# Does anyone "Journal"?



## JustAGirl (Oct 1, 2010)

I've kept typed and handwritten notes, but I'm wondering if maybe I should go and buy a journal?

I kept one as a teenager, but with this confusing rollercoaster ride, I'm wondering if maybe it wouldn't be such a bad idea to maybe put it all together and then write as I need to.

I've read here some posts about being confused, not being able to remember the "crap" that landed us here etc....

Just wondering if anyone does this and how effective it is to you?


----------



## Lilyana (Apr 12, 2011)

I journal.. sometimes i use here as part of it just to get some advice if i have questions.. but most of the time i like to keep my thoughts private.. there are some judgemental pr*cks on here 

Journalling helps, to get the thoughts out, as well as to keep tabs on whats going on just in case you need the info down the line. I started doing it because my therapist highly recommended it.


----------



## Jellybeans (Mar 8, 2011)

I have journalled and find it to be very therapeutic, IMO.


----------



## lost_&_trying (Apr 4, 2011)

I've been doing this for 3.5 months. At first it was a way to help find myself again from everything that she said was wrong with me/us/her. Seriously, I became the person I never wanted to be and NEEDED to change. So I started it to analyze things that went wrong, how I went wrong, how we interacted, by beliefs, shortcomings, etc. Lots of emotions pouring out like never before and it helped build my corrective thoughts of how to go about changing me. I did this up until a month later when she left our home. It was at that point that I took it somewhere different. It got very heavy w/ what I was writing. Thoughts/feelings/actions/consequences/reactions/spiritual...you name it and it's in there in some form or another. I was devastated by her leaving. But the journal helped me work through what needed to be worked on. Counselors, therapists, pastor I've been talking to all say that it was the best decision I could have made for myself. Countless hours have been put into my writings, as I've got over 400 pages of entries (I write small too). I've looked at us in so many different ways and put so much effort into accepting the situation for what it is...knowing that I'd be willing to reconcile should she be ready at some point. The writing helped me realize that I do not have any control over anything except me, so if it is meant to happen it will. The journal helped clear my head, document things (I forget details sometimes), and basically get me on track for my life as I'm living it right now. It's for me and what I want out of myself. I found this daily routine to be very helpful, very insightful when reading over thoughts, and very inspirational when being able to re-read my progress from 'ground zero' until now.


----------



## JustAGirl (Oct 1, 2010)

Lilyana said:


> I journal.. sometimes i use here as part of it just to get some advice if i have questions.. but most of the time i like to keep my thoughts private.. there are some judgemental pr*cks on here
> 
> Journalling helps, to get the thoughts out, as well as to keep tabs on whats going on just in case you need the info down the line. I started doing it because my therapist highly recommended it.

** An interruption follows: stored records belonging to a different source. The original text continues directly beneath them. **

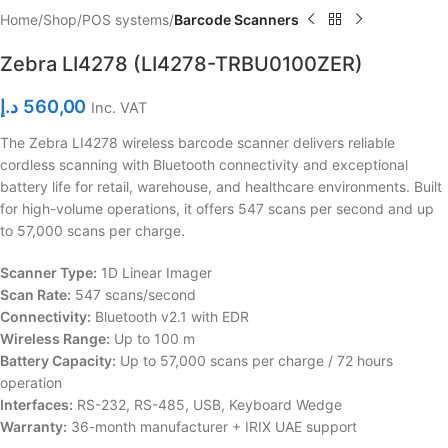
Home
Shop
POS systems
Barcode Scanners
Zebra LI4278 (LI4278-TRBU0100ZER)
د.إ
560,00
Inc. VAT
The Zebra LI4278 wireless barcode scanner delivers reliable
cordless scanning with Bluetooth connectivity and exceptional
battery life for retail, warehouse, and healthcare environments. Built
for high-volume operations, it offers 547 scans per second and up
to 57,000 scans per charge.
Scanner Type:
1D Linear Imager
Scan Rate:
547 scans/second
Connectivity:
Bluetooth v2.1 with EDR
Wireless Range:
Up to 100 m
Battery Capacity:
Up to 57,000 scans per charge / 72 hours
operation
Interfaces:
RS-232, RS-485, USB, Keyboard Wedge
Warranty:
36-month manufacturer + IRIX UAE support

It's funny, I can't remember if my therapist ever told me to try this....if I had kept a journal, I would know b/c I would have written it down - sheesh



> Jellybeans
> I have journalled and find it to be very therapeutic, IMO.


Is there anyway that your ex can use it against you?....uh, and I know SOMEONE will make fun of me, but what's "IMO"? lol



> lost_&_trying
> I've been doing this for 3.5 months. At first it was a way to help find myself again from everything that she said was wrong with me/us/her. Seriously, I became the person I never wanted to be and NEEDED to change. So I started it to analyze things that went wrong, how I went wrong, how we interacted, by beliefs, shortcomings, etc. Lots of emotions pouring out like never before and it helped build my corrective thoughts of how to go about changing me. I did this up until a month later when she left our home. It was at that point that I took it somewhere different. It got very heavy w/ what I was writing. Thoughts/feelings/actions/consequences/reactions/spiritual...you name it and it's in there in some form or another. I was devastated by her leaving. But the journal helped me work through what needed to be worked on. Counselors, therapists, pastor I've been talking to all say that it was the best decision I could have made for myself. Countless hours have been put into my writings, as I've got over 400 pages of entries (I write small too). I've looked at us in so many different ways and put so much effort into accepting the situation for what it is...knowing that I'd be willing to reconcile should she be ready at some point. The writing helped me realize that I do not have any control over anything except me, so if it is meant to happen it will. The journal helped clear my head, document things (I forget details sometimes), and basically get me on track for my life as I'm living it right now. It's for me and what I want out of myself. I found this daily routine to be very helpful, very insightful when reading over thoughts, and very inspirational when being able to re-read my progress from 'ground zero' until now.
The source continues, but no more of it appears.